### EXERCISE INSTRUCTIONS
In the data below, set down exactly the lines from the one containing "Журнал о кофе" up to and including the one containing "L'obiettivo minimo è". Leave the pictures out.
BEGIN DATA
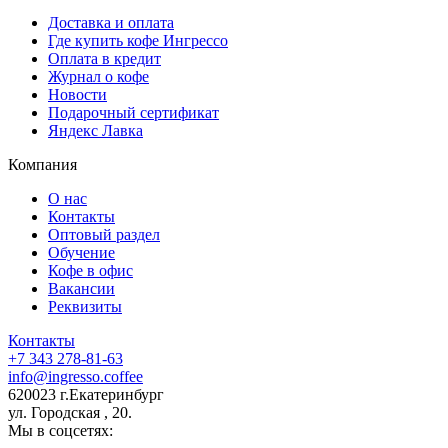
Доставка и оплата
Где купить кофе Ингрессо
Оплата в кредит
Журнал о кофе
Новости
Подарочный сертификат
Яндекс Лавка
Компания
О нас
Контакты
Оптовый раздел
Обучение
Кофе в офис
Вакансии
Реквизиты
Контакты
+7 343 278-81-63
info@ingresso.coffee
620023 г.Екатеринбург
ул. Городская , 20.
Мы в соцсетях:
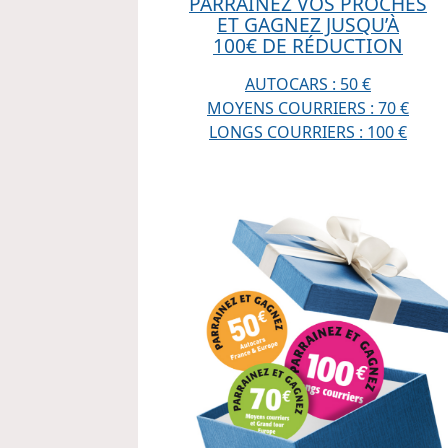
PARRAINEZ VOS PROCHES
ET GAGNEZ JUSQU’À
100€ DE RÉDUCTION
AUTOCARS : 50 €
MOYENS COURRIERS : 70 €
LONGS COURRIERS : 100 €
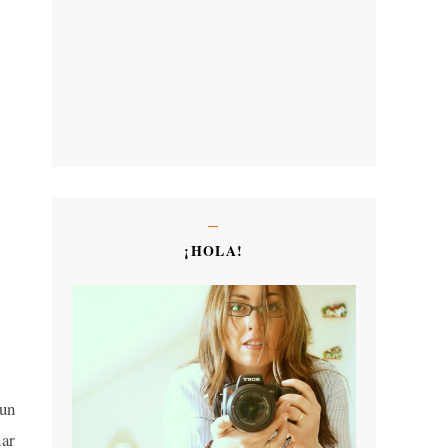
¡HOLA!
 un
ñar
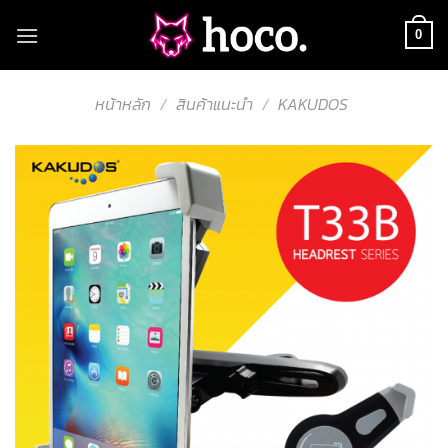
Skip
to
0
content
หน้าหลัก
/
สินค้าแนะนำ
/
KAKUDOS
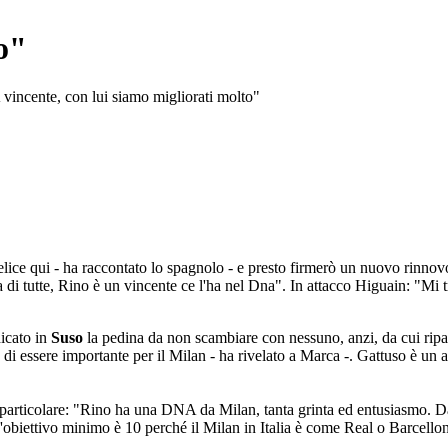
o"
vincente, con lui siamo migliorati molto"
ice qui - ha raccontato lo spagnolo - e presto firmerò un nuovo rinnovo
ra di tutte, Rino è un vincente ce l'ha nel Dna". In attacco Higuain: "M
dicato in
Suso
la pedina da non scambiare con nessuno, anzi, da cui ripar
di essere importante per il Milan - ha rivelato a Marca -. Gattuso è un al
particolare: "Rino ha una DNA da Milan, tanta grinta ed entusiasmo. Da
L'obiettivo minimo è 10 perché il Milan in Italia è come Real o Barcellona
END DATA
BEGIN DATA
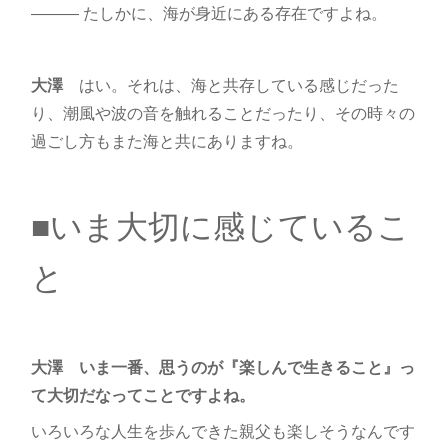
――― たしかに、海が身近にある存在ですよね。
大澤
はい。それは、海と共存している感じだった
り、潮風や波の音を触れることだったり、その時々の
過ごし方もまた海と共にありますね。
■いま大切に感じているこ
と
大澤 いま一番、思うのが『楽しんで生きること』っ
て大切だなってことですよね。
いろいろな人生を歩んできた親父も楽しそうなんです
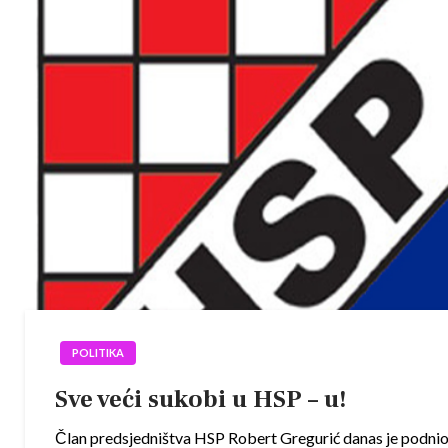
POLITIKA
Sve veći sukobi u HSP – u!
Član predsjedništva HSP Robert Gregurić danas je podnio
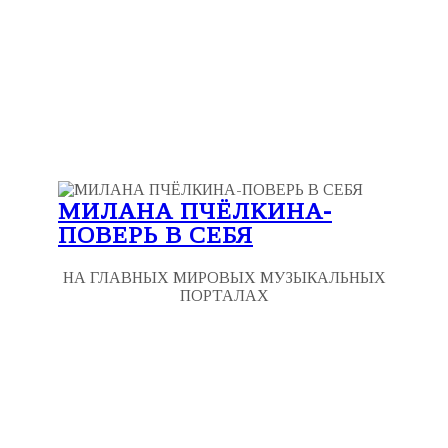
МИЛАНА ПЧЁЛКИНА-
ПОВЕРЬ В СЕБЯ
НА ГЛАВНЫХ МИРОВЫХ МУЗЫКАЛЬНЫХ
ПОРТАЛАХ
END DATA
BEGIN DATA
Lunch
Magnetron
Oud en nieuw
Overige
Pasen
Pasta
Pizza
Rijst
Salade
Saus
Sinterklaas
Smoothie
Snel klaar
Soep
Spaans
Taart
END DATA
### RESPONSE TO THIS EXERCISE
Журнал о кофе
Новости
Подарочный сертификат
Яндекс Лавка
Компания
О нас
Контакты
Оптовый раздел
Обучение
Кофе в офис
Вакансии
Реквизиты
Контакты
+7 343 278-81-63
info@ingresso.coffee
620023 г.Екатеринбург
ул. Городская , 20.
Мы в соцсетях:
PARRAINEZ VOS PROCHES
ET GAGNEZ JUSQU’À
100€ DE RÉDUCTION
AUTOCARS : 50 €
MOYENS COURRIERS : 70 €
LONGS COURRIERS : 100 €
¡HOLA!
 un
ñar
Skip
to
0
content
หน้าหลัก
/
สินค้าแนะนำ
/
KAKUDOS
o"
vincente, con lui siamo migliorati molto"
ice qui - ha raccontato lo spagnolo - e presto firmerò un nuovo rinnovo
ra di tutte, Rino è un vincente ce l'ha nel Dna". In attacco Higuain: "M
dicato in
Suso
la pedina da non scambiare con nessuno, anzi, da cui ripar
di essere importante per il Milan - ha rivelato a Marca -. Gattuso è un al
particolare: "Rino ha una DNA da Milan, tanta grinta ed entusiasmo. Da
L'obiettivo minimo è 10 perché il Milan in Italia è come Real o Barcellona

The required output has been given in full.